二人で丸い氷を浮かべたグラスを手にしながら、香水を買った時の話を藤枝さんにも話して聞かせた。
「だから、俺が選んだんじゃないんだ」
言い訳じみたその言い方に、藤枝さんは、ふん、と鼻で笑った。
―― なんだよそれ。俺がせっかく……
すきっ腹にビールを煽ってからロックを飲み始めればさすがに俺も藤枝さんも酔っぱらってくる。それもいつもよりも格段に早く。
「だから、空井君もたいへんだろうなって思うわけですよ。だから!俺がね。その場は野郎しかいないし、取材相手だから稲葉も断りづらかろうと!そういうことなんだよ、あれは!」
リカのジャケットについた香り。俺の代わりにだよ、という藤枝さんの腕をがしっと俺は掴んだ。
「わかる。わかりますよ。だって、リカってば自分に向けられる視線にあまりに疎いと思わないですか?あんなに可愛いんだから、言われたことは素直に受け止め……って無理か。だからリカだもんな」
「そう!その通り!」
話し方がちゃんぽんになるくらい酔っ払いだしたなと思っているけど、共感してくれる相手にはついつい頷いてしまう。
だが、次の瞬間、藤枝の肩をバシッと叩いた。
「でも!あれは駄目です。リカにほかの男の匂いを付けるなんて絶対に許せません」
「ちょ、ちょちょ、空井君。ちょっと待て。それ以前に、あれだってどうなのよ。リカが選んだ香水ってさ、意味わかってないんじゃないの?」
「意味ぃ?なんですか。俺だって、わかってますよ。離れてても一緒にいられるって」
「違う!違うなぁ~。いい?空井君。あの稲葉が、だよ?旦那である空井君がモテるから変な女よけに自分の選んだ香水をつけさせようってそういうことでしょ?わかってない!あの稲葉を女としてそこまで花開かせたって少しくらい自覚しろよ」
―― 何言ってるんだろう。この人……
ぼーっとして話を聞いてから、しばらくたってあれっ!と飛び上がりそうになった。
「え?え?そういうことですか?」
「今気づいたのかよ!ムカつくほど余裕だなぁ」
「ムカつくのはこっちも一緒ですよ!」
むーっと互いに睨みあった後、グラスを持ち上げてから空になっていたことに気づく。
「「おかわり!」」
同じタイミングでロックを注文したところに、からん、と店のドアが開いた音がした。
「ごめんなさい!遅くなっちゃって……って、藤枝も大祐さんも何酔っぱらってるんですか!」
階段を足早に降りてきたリカが驚いているのはわかったけど、なんだか楽しいような、悔しいような気分がそこにあった。
「なんだよ。お前来るの早いよ。なぁ、空井君」
「いえ!そうだけど、そうじゃありません!」
「大祐さん、何言ってるかわかりませんよ……。もう、いいから帰りましょう」
べろべろになった二人を苦い顔で見比べたリカぴょんが会計をしてくれて、先に藤枝さんが出た後、俺も腕を添えられて、階段を上がった。
表にでれば、冷えた空気で少しだけ頭が冷静になる。
「空井君。楽しかった!また飲もうぜ」
「望むところです!何度でも撃墜しますよ!」
「撃墜って、何がだよ。俺、敵機じゃねぇし……。じゃ、俺タクシー拾うわ」
ふらりと足元は危うかったが、俺よりも飲んでいない藤枝さんは大通りを目指して歩いて行った。
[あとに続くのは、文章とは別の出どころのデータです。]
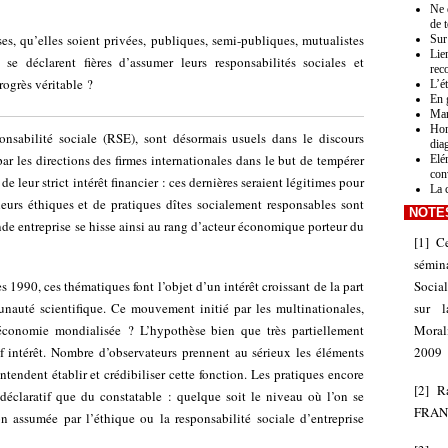
Ne 
de 
es, qu’elles soient privées, publiques, semi-publiques, mutualistes
Sur
Lien
se déclarent fières d’assumer leurs responsabilités sociales et
rec
rogrès véritable ?
L’é
En 
Mar
Hom
onsabilité sociale (RSE), sont désormais usuels dans le discours
dia
par les directions des firmes internationales dans le but de tempérer
Elé
con
e leur strict intérêt financier : ces dernières seraient légitimes pour
La 
eurs éthiques et de pratiques dîtes socialement responsables sont
NOTE
de entreprise se hisse ainsi au rang d’acteur économique porteur du
[
1
]
Ce
sémin
s 1990, ces thématiques font l’objet d’un intérêt croissant de la part
Socia
nauté scientifique. Ce mouvement initié par les multinationales,
sur l
’économie mondialisée ? L’hypothèse bien que très partiellement
Moral
vif intérêt. Nombre d’observateurs prennent au sérieux les éléments
2009
entendent établir et crédibiliser cette fonction. Les pratiques encore
[
2
]
R
 déclaratif que du constatable : quelque soit le niveau où l’on se
FRAN
on assumée par l’éthique ou la responsabilité sociale d’entreprise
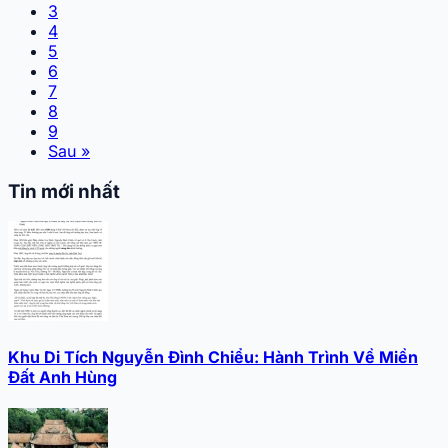
3
4
5
6
7
8
9
Sau »
Tin mới nhất
Khu Di Tích Nguyễn Đình Chiểu: Hành Trình Về Miền
Đất Anh Hùng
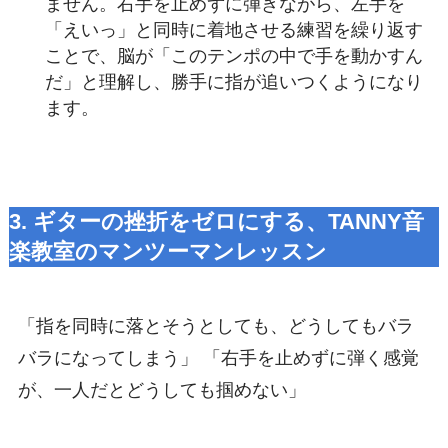
ません。右手を止めずに弾きながら、左手を
「えいっ」と同時に着地させる練習を繰り返す
ことで、脳が「このテンポの中で手を動かすん
だ」と理解し、勝手に指が追いつくようになり
ます。
3. ギターの挫折をゼロにする、TANNY音
楽教室のマンツーマンレッスン
「指を同時に落とそうとしても、どうしてもバラ
バラになってしまう」 「右手を止めずに弾く感覚
が、一人だとどうしても掴めない」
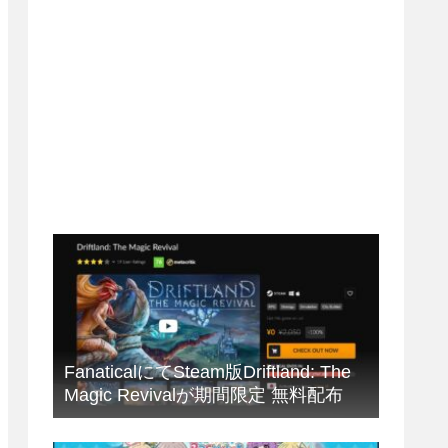
FanaticalにてSteam版Driftland: The
Magic Revivalが期間限定 無料配布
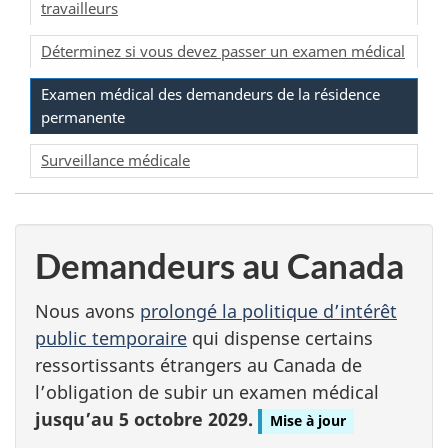
travailleurs
Déterminez si vous devez passer un examen médical
Examen médical des demandeurs de la résidence
permanente
Surveillance médicale
Demandeurs au Canada
Nous avons
prolongé la politique d’intérêt
public temporaire
qui dispense certains
ressortissants étrangers au Canada de
l’obligation de subir un examen médical
jusqu’au 5 octobre 2029.
Mise à jour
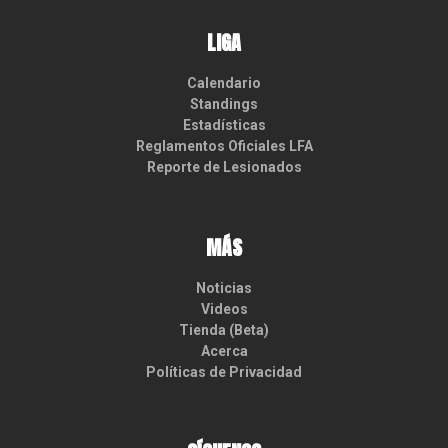
LIGA
Calendario
Standings
Estadísticas
Reglamentos Oficiales LFA
Reporte de Lesionados
MÁS
Noticias
Videos
Tienda (Beta)
Acerca
Políticas de Privacidad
俺はリカの手を取りながら、延々と、リカに絡んでしまう。
「俺以外の、人にね?」
「わかった!わかったから歩いて。私、大祐さんのことは抱えられないから」
「藤枝さんは、いい人だし、俺の気持ちもわかってくれるからいいけど駄目だからね!」
「もう、何が駄目なのかわかんないけど、わかったから。お願いだからタクシーに乗って」
やっとつかまえたタクシーに押し込まれて、俺はリカの手をぎゅっと握って夢の中で呟いた。
―― リカは俺だけに甘い香りをさせてて。俺と同じ香りをさせてて
その答えを俺はまだ聞いていないけど、きっと目が覚めたら。